Social media phishing is one of the most common types of cyber-attack. Some platforms are more prone to attacks than others, for various reasons. This article will explain why some platforms are more dangerous than others, how you can tell if you’re being phished, and what you can do about it.
What is Phishing?
Phishing is a category of cyber-attack, that relies on social engineering techniques to infiltrate the networks of organizations, with the aim of stealing money, data, or disrupting normal activity. One of the sub-categories of phishing is social media phishing.
What is Social Media Phishing?
Social media phishing usually involves someone setting up fake profiles that imitate an existing business or service, to fool clients or business partners, and usually to steal money or information. As the name suggests, these attacks often occur on social media services.
3 Worst Platforms For Social Media Phishing
The most common platforms, that unwittingly host these types of attacks, are three of the most popular social media networks – Facebook, Instagram, and Twitter. The focus of attackers on these three large social media platforms is understandable, as they have over 3.7 billion users combined. The huge number of users makes it hard for the platforms to monitor all the activity going on, and is also very attractive to attackers looking to reach as many victims as possible. The easiness of opening an account and pretending to be someone else also assists the fraudsters.
Fraudsters and other bad guys are constantly trying to use social media platforms for their campaigns, while the companies managing the platforms are forever trying to thwart their attempts. Facebook recently advised that, in 2019 alone, they shut down over 5.4 billion fake accounts, used for both cyber-criminal activities and for phishing campaigns run by nation-state actors.
Both sides of this ‘cyberwar’ are using advanced technologies, such as artificial intelligence, to benefit their own cause. The platforms use it to help identify fake profiles and pages, while attackers are constantly trying to outsmart the defense tools with it. A common Facebook scam, for example, consists of a fake profile offering friendship to various people, often using artificial intelligence to generate fake attractive profile pictures. Once the friend request is accepted, a private message is sent from the fake profile about an ‘amazing offer’, with a link that directs the victim to a Facebook phishing page, which asks for their credentials. If filled in, these credentials are sent straight to the attacker.

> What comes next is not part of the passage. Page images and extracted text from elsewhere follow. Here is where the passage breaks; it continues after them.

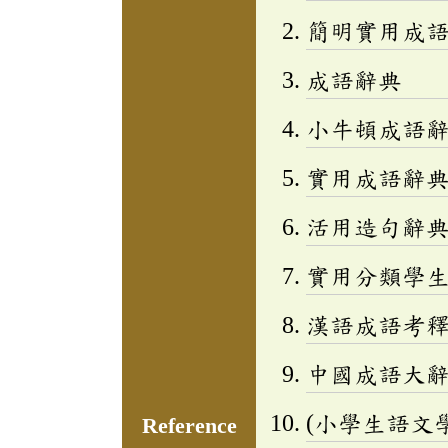
簡明實用成
成語辭典
小牛頓成語辭
實用成語辭
活用造句辭典
實用分類學生成
漢語成語考
中國成語大
(小學生語文
Reference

Here are some warning signs that indicate a phishing campaign is running on one of the three most popular social media platforms:
Facebook – In many cases, the fake profiles will impersonate a celebrity or a company, but with slight changes, such as spelling errors or use of similar names (e.g. FraudWatch Global, instead of FraudWatch International). Always lookout for the blue V symbol next to celebrity profiles. This indicates they have been authenticated by Facebook.
Another tip is that the fake profiles have usually been recently created, so they have a low number of friends.
Instagram – Fraudsters will often send a direct message saying that someone has tried to access your account. They will provide a link to recover it or ask you to confirm your identity. This link will then ask for your Instagram credentials, which will be stolen by the fraudster when you enter them.
Twitter – The use of the @ symbol for Twitter profiles makes things a bit easier for fraudsters, as impersonation options increase tenfold. For example, the use of @Woolworths_AU instead of @Woolworths as the username, can trick many potential victims into thinking this is the original profile for the large supermarket chain.
Below is some advice on what to do if you have fallen victim to a phishing attack on one of the three platforms:
Facebook – You can try and restore your account at https://facebook.com/login/identify. It is also recommended to enable the Two-Factor Authentication option.
Instagram – If you got an email from Instagram advising of a change to your email address, try hitting the ‘undo’ button in the message. If your password has also been changed and you can’t undo the changes, you can report it to Instagram, so they can work on restoring your account.
Twitter – If you’re still able to log in, try resetting your password. If not, submit a ‘support request’ form with the ‘hacked account’ option.
The best tips for avoiding scams on all social media platforms are:
- Stay vigilant of any unexpected messages or friend requests.
- Do not click links or open attachments from suspicious sources.
- Check the authenticity of the profiles you interact with (including companies).
- Don’t share your personal information unless you’re 100% sure who you are talking to and that the information is legitimately required.